Ma presto rivela il suo vero volto: vara un programma accelerato di industrializzazione, fabbriche di camion e trattori, petrolchimica, inquina l’aria e i fiumi, distrugge i villaggi per forzare la gente a inurbarsi, proibisce aborto e contraccezione, sperpera il denaro pubblico in opere grandiose e inutili.
E come tutti i sovrani assoluti, è appassionato di caccia. Una caccia speciale, agevolata, perché lui è il Conducator, e manipoli di burocrati ossequienti e di agenti della Securitate fanno a gara per mettergli le vittime sotto il naso, ai piedi dell’altana su cui lui si apposta con costosi fucili di importazione.
«Orsi e cinghiali venivano spinti verso l’altana con battute organizzate cui partecipavano decine di uomini. Ceaușescu sparava, ammirava le prede da lui uccise, posava per i fotografi e ripartiva». Più che un cacciatore, i testimoni lo descrivono come un macellaio, che continua a fare fuoco sugli animali finché non crollano a terra o fuggono.
Se ferisce un cervo, ordina agli assistenti di trovarlo e di portargli il trofeo, e quelli, pur di accontentarlo, a volte ne ammazzano un altro a caso. In venticinque anni di regime, il dittatore rumeno pare abbia ucciso circa quattrocento orsi. Il suo record: ventiquattro in un solo giorno, nell’autunno del 1983. Sempre con l’aiuto delle fedeli squadracce.
Il servilismo nei confronti di Ceaușescu arriva al punto che i funzionari di una cittadina dei Carpazi decidono di rapire dei cuccioli di orso da altre zone del paese e di portarli nelle loro foreste, per attirare il Conducator.
Per riconoscerli, gli amputano un dito di una delle zampe. L’impresa fallirà, ma per molti anni in Romania vagheranno orsi con nove dita. Quammen ci racconta di un museo della caccia nei Carpazi che raccoglie centinaia di trofei impagliati, corna di cervo, teste di cinghiale, pelli di lince e di orso.
La maggior parte degli animali esposti sono caduti sotto il piombo di Nicolae Ceaușescu e poi abbelliti e ingigantiti dagli zelanti tassidermisti di corte. La nemesi storica ha voluto che il cappotto indossato dal dittatore al momento della sua fucilazione, il pomeriggio di Natale del 1989, fosse foderato appunto di pelle d’orso.
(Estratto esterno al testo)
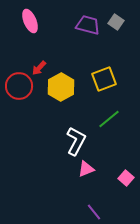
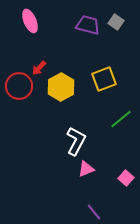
green line: moved 12 px right
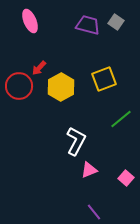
pink triangle: moved 3 px right, 1 px down
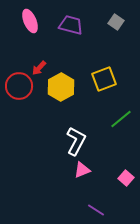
purple trapezoid: moved 17 px left
pink triangle: moved 7 px left
purple line: moved 2 px right, 2 px up; rotated 18 degrees counterclockwise
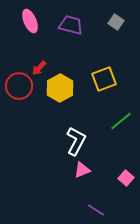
yellow hexagon: moved 1 px left, 1 px down
green line: moved 2 px down
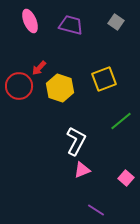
yellow hexagon: rotated 12 degrees counterclockwise
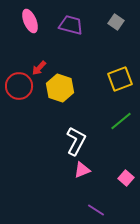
yellow square: moved 16 px right
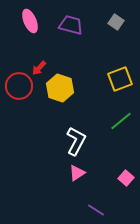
pink triangle: moved 5 px left, 3 px down; rotated 12 degrees counterclockwise
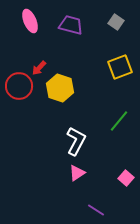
yellow square: moved 12 px up
green line: moved 2 px left; rotated 10 degrees counterclockwise
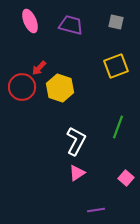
gray square: rotated 21 degrees counterclockwise
yellow square: moved 4 px left, 1 px up
red circle: moved 3 px right, 1 px down
green line: moved 1 px left, 6 px down; rotated 20 degrees counterclockwise
purple line: rotated 42 degrees counterclockwise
Che l’uomo sia l’animale più pericoloso per l’ambiente è una banalità da social e un atto di contrizione collettiva stile Fridays for Future, che criminalizzando tutti assolve tutti allo stesso modo.
Tutti colpevoli, nessun colpevole. Di che uomo stiamo parlando? C’è una graduatoria delle responsabilità, e forse una ricerca storica più accurata ci permetterebbe di dare un volto all’Ignoto 1 che tanto ignoto non è.
I tiranni, i regimi autoritari e i sistemi a partito unico sono all’origine di molte delle più gravi aggressioni all’ambiente. Pensiamo a Chernobyl, al prosciugamento del lago di Aral, al disastro del Mar Caspio. Anche il capitalismo inquina e devasta gli ecosistemi, ma dove c’è democrazia e libertà di informazione i suoi crimini vengono denunciati, i cittadini hanno i mezzi per ribellarsi e la magistratura il potere di perseguirli.
Nella Romania postcomunista, ci racconta Quammen, la caccia all’orso è diventata un business internazionale: gli stranieri vengono qui armati di fucile, pagano qualche migliaio di dollari (in contanti, all’epoca in cui il libro fu scritto) a un funzionario del ministero delle foreste e si levano lo sfizio di uccidere un esemplare di Ursus arctos.
Gira e rigira, anche Papillon potrebbe essere deportato in Romania e cadere nelle grinfie dei nipotini di Ceaușescu, e magari domani (Dio non voglia) nel barbecue di Maurizio Fugatti. Ma nemmeno noi umani possiamo stare troppo tranquilli.
In un mondo sempre più dominato dai predatori alfa alla Putin, Orban o Trump, rischiamo un giorno o l’altro di finire tutti quanti in un immenso recinto modello Casteller, a guardare Fox News e a votare su Rousseau (tanto il parlamento non serve).
Primi fra tutti animalisti, ambientalisti, amici degli orsi e di Greta, che nelle democrature efficienti care a Grillo vengono messi a tacere con le buone o con un sorso di tè al Novichok. E non hanno muscoli e artigli per scavalcare e le barriere elettrificate.